# gum on the jeans



## Extra Virgin Olive Oil

I found out suddenly that I sat on a seat where there is a gum and it stuck on my jeans. How can I express this situation?

Minun farkuilla on purukummi! On se ärsyttävää. Täytyy raaputtaa/kaapia/raapia ne! (?)


----------



## akana

I think you would use the -ssa ending in this case, though Finns should confirm.

Minun farkuissa on purukumia.

Personally, I would say something like:
Minun farkkuihin on tarttunut purukumia.


----------



## Hakro

akana said:


> Minun farkuissa on purukumia. Correct! But usually we say "Farkuissa*ni* on purukumia."
> 
> Personally, I would say something like:
> Minun farkkuihin on tarttunut purukumia. Correct! But usually we say "Farkkuihi*ni* on tarttunut purukumia.





> Täytyy raaputtaa/kaapia/raapia se pois!

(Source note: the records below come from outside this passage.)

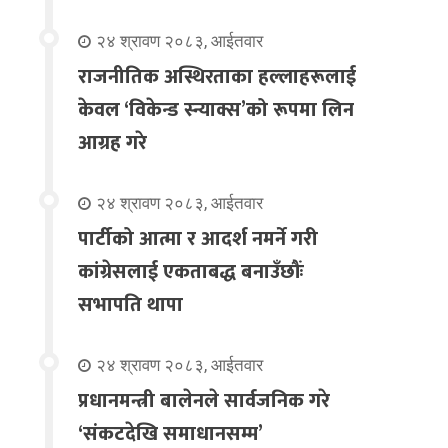
२४ श्रावण २०८३, आईतवार
राजनीतिक अस्थिरताका हल्लाहरूलाई
केवल ‘विकेन्ड स्न्याक्स’को रूपमा लिन
आग्रह गरे
२४ श्रावण २०८३, आईतवार
पार्टीको आत्मा र आदर्श नमर्ने गरी
कांग्रेसलाई एकताबद्ध बनाउँछौंः
सभापति थापा
२४ श्रावण २०८३, आईतवार
प्रधानमन्त्री बालेनले सार्वजनिक गरे
‘संकटदेखि समाधानसम्म’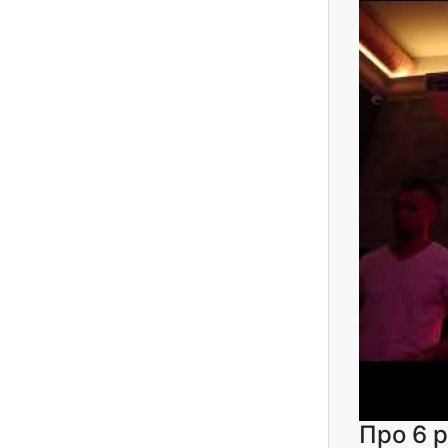
Про 6 р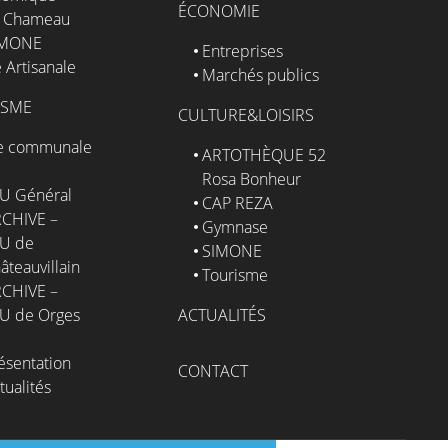
ÉCONOMIE
 Chameau
IMONE
Entreprises
 Artisanale
Marchés publics
ISME
CULTURE&LOISIRS
e communale
ARTOTHÈQUE 52
Rosa Bonheur
U Général
CAP REZA
CHIVE –
Gymnase
U de
SIMONE
âteauvillain
Tourisme
CHIVE –
U de Orges
ACTUALITÉS
ésentation
CONTACT
tualités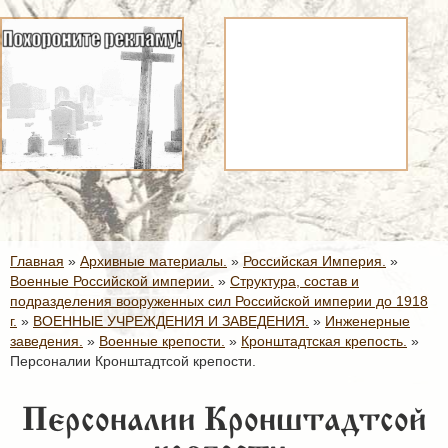
Главная
»
Архивные материалы.
»
Российская Империя.
»
Военные Российской империи.
»
Структура, состав и
подразделения вооруженных сил Российской империи до 1918
г.
»
ВОЕННЫЕ УЧРЕЖДЕНИЯ И ЗАВЕДЕНИЯ.
»
Инженерные
заведения.
»
Военные крепости.
»
Кронштадтская крепость.
»
Персоналии Кронштадтсой крепости.
Персоналии Кронштадтсой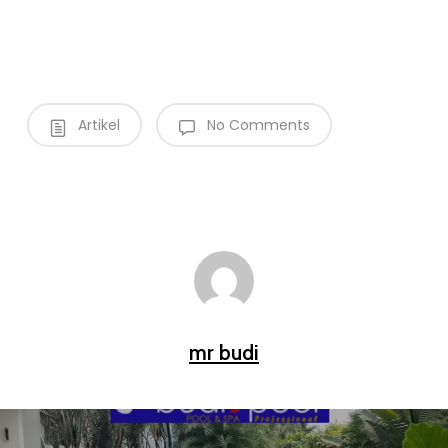
Artikel
No Comments
mr budi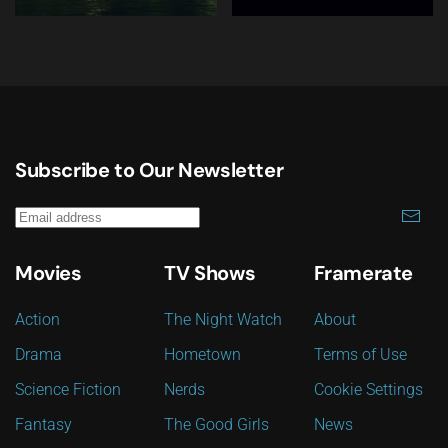
Subscribe to Our Newsletter
Movies
TV Shows
Framerate
Action
The Night Watch
About
Drama
Hometown
Terms of Use
Science Fiction
Nerds
Cookie Settings
Fantasy
The Good Girls
News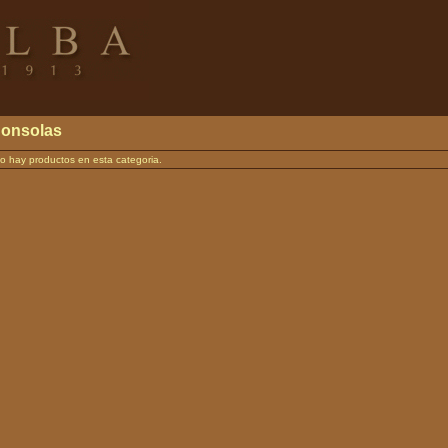
onsolas
o hay productos en esta categoria.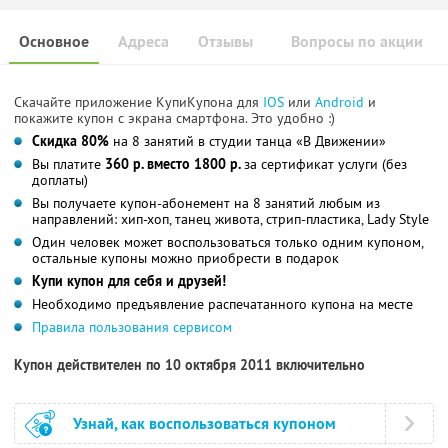
Основное
Адреса
Отзывы
Вопросы по акции
Скачайте приложение КупиКупона для
IOS
или
Android
и
покажите купон с экрана смартфона. Это удобно :)
Скидка 80%
на 8 занятий в студии танца «В Движении»
Вы платите
360 р. вместо 1800 р.
за сертификат услуги (без
доплаты)
Вы получаете купон-абонемент на 8 занятий любым из
направлений: хип-хоп, танец живота, стрип-пластика, Lady Style
Один человек может воспользоваться только одним купоном,
остальные купоны можно приобрести в подарок
Купи купон для себя и друзей!
Необходимо предъявление распечатанного купона на месте
Правила пользования сервисом
Купон действителен по 10 октября 2011 включительно
Узнай, как воспользоваться купоном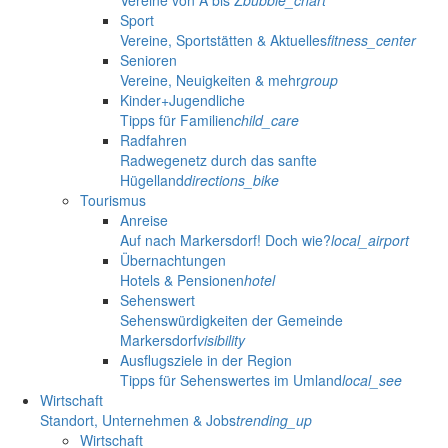
Vereine von A bis Z
bubble_chart
Sport
Vereine, Sportstätten & Aktuelles
fitness_center
Senioren
Vereine, Neuigkeiten & mehr
group
Kinder+Jugendliche
Tipps für Familien
child_care
Radfahren
Radwegenetz durch das sanfte
Hügelland
directions_bike
Tourismus
Anreise
Auf nach Markersdorf! Doch wie?
local_airport
Übernachtungen
Hotels & Pensionen
hotel
Sehenswert
Sehenswürdigkeiten der Gemeinde
Markersdorf
visibility
Ausflugsziele in der Region
Tipps für Sehenswertes im Umland
local_see
Wirtschaft
Standort, Unternehmen & Jobs
trending_up
Wirtschaft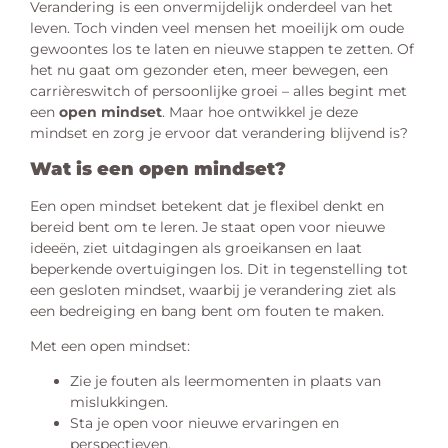
Verandering is een onvermijdelijk onderdeel van het
leven. Toch vinden veel mensen het moeilijk om oude
gewoontes los te laten en nieuwe stappen te zetten. Of
het nu gaat om gezonder eten, meer bewegen, een
carrièreswitch of persoonlijke groei – alles begint met
een
open mindset
. Maar hoe ontwikkel je deze
mindset en zorg je ervoor dat verandering blijvend is?
Wat is een open mindset?
Een open mindset betekent dat je flexibel denkt en
bereid bent om te leren. Je staat open voor nieuwe
ideeën, ziet uitdagingen als groeikansen en laat
beperkende overtuigingen los. Dit in tegenstelling tot
een gesloten mindset, waarbij je verandering ziet als
een bedreiging en bang bent om fouten te maken.
Met een open mindset:
Zie je fouten als leermomenten in plaats van
mislukkingen.
Sta je open voor nieuwe ervaringen en
perspectieven.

The best way is to put the jeans in the deep-freezer. When the gum is frozen, it's quite easy to scrape it off.


----------



## Gavril

Hakro said:


> The best way is to put the jeans in the deep-freezer. When the gum is frozen, it's quite easy to scrape it off.



In the context of scraping gum off your clothes, how would you say that the motions of _raapiminen, kaapiminen_ and _raaputtaminen_ differ from each other?

Kiitos


----------



## Hakro

Gavril said:


> In the context of scraping gum off your clothes, how would you say that the motions of _raapiminen, kaapiminen_ and _raaputtaminen_ differ from each other?


In spoken language there's not much difference. 

If I try to analyze the words more exactly, I'd say that:

- _raapiminen_ usually means scratching or clawing, especially by an animal, but it can be used also ina a figurative meaning.
- _kaapiminen_ usually means scraping or gouging with a tool.
- _raaputtamine_n usually means a slow or light work of _raapiminen_, often with a fingernail, and especially to  erase something.

These are the first ideas that came to my mind. I hope that other Finns would add more interpretations.


----------